Do You Have Your Own Story Like This One?
We were at an impasse. The property was cash-flowing, but the borrower knew he could cost us time and money by simply resisting. We didn’t want the property—we just wanted a performing loan and were willing to reduce the balance to get there. Still, he stalled, objecting vaguely to the new terms but refusing to specify why.
That same boss—the one who knew every building—took a different approach. He read the loan agreement aloud, line by line. “Any objection to this sentence?” he asked. Silence. Then the next sentence. And the next. It became clear: the leverage had shifted. Now the borrower was losing time and money. And we were doing it in a way that would hold up in court.
The point isn’t the tactic—it’s that he likely learned it from someone else, years earlier. He had the insight and wisdom to apply it in a new context.

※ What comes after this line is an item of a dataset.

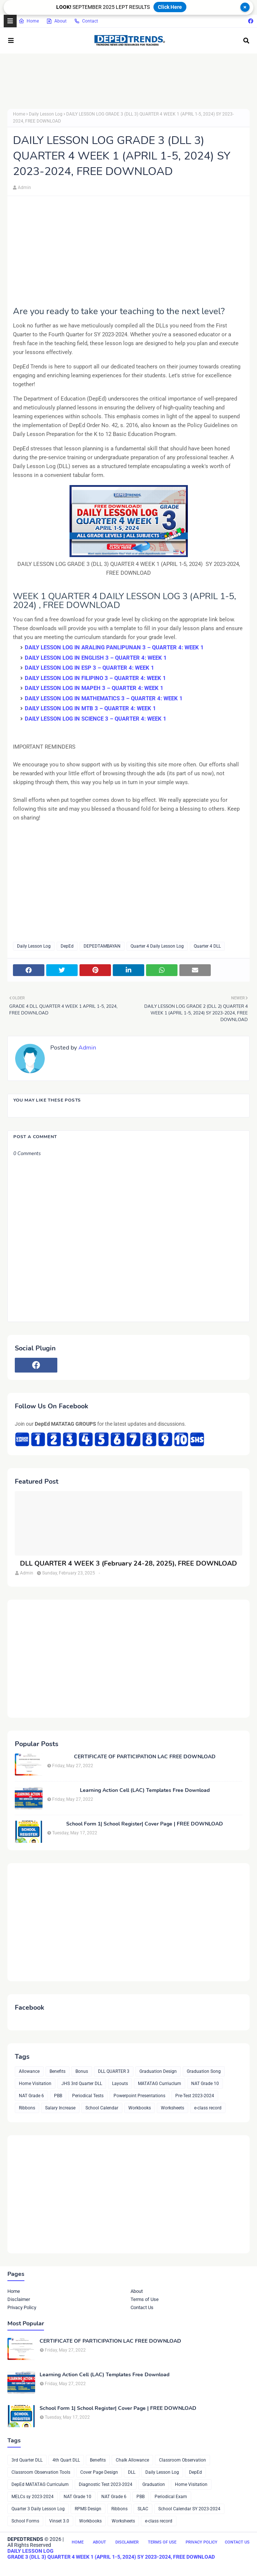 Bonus (81, 2071)
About (56, 21)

When Knowledge Leads Us Astray
But experience can also mislead. I’ve passed on deals and missed great opportunities — thinking a cap rate was too low, or a hotel rehab too costly. I let past observations blind me to present potential. My knowledge of history obscured the reality of the present. I was weighed down by my own learning and lacked a vision beyond what I already knew. To truly succeed – to be more than simply a caretaker of the status quo – leaders must stay rooted in the industry while open to what others don’t yet see.